**YOUR OBJECTIVE:** Report each line of the listing below that holds "beneficiary".

──────── AVAILABLE RECORDS

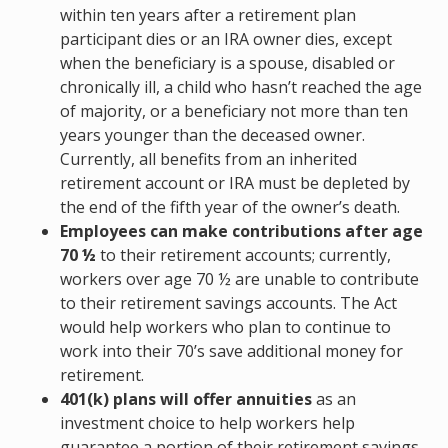
within ten years after a retirement plan
participant dies or an IRA owner dies, except
when the beneficiary is a spouse, disabled or
chronically ill, a child who hasn’t reached the age
of majority, or a beneficiary not more than ten
years younger than the deceased owner.
Currently, all benefits from an inherited
retirement account or IRA must be depleted by
the end of the fifth year of the owner’s death.
Employees can make contributions after age
70 ½
to their retirement accounts; currently,
workers over age 70 ½ are unable to contribute
to their retirement savings accounts. The Act
would help workers who plan to continue to
work into their 70’s save additional money for
retirement.
401(k) plans will offer annuities
as an
investment choice to help workers help
guarantee a portion of their retirement savings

────────────────

**OUTPUT:**
when the beneficiary is a spouse, disabled or
of majority, or a beneficiary not more than ten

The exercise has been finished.